The global public health crisis we’re ignoring
It’s gender-based violence—a slow, consistent, menacing reality in the lives of women, girls and gender-nonconforming people worldwide that’s been quietly getting worse, not better.
In 2015, world leaders convened at the United Nations to announce the 2030 Sustainable Development Goals. Target 5.2 was one of the most thrillingly ambitious: to eliminate all forms of violence against all women and girls in the public and private sphere by the year 2030.
Halfway to 2030, though, not only are we far from that goal—we’re regressing.
Every day in Mexico, at least ten women are killed—a rate that has more than doubled since 2015. In Iran, intimate partner violence rose 20% during the pandemic’s first few months; in Spain, 23%. And in the United States, femicide—the killing of a woman because she is a woman—has increased by almost 25% since 2014. These aren’t isolated examples; recent surveys indicate that gender-based violence (GBV)—a public health crisis that encompasses femicide, female genital mutilation, rape, online abuse, harassment, and more—is on the rise globally.

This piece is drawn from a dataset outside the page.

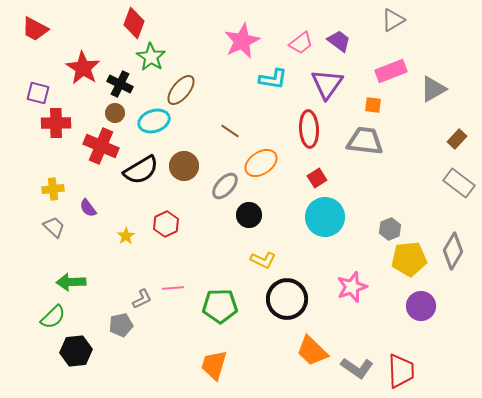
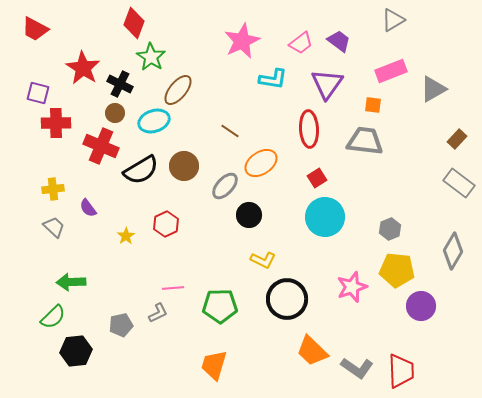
brown ellipse at (181, 90): moved 3 px left
yellow pentagon at (409, 259): moved 12 px left, 11 px down; rotated 12 degrees clockwise
gray L-shape at (142, 299): moved 16 px right, 14 px down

“There's never been a more urgent time to address gender-based violence, and I’ve been doing this work for decades,” says Rosa Bransky, CEO of Purposeful, a Sierra Leone-based organization that works with women and girls across Africa. “Globally, most of the advances of the past 20 years have been rolled back, and we’re seeing both a rise of profound violence against women and a rise in women-led activism against it.”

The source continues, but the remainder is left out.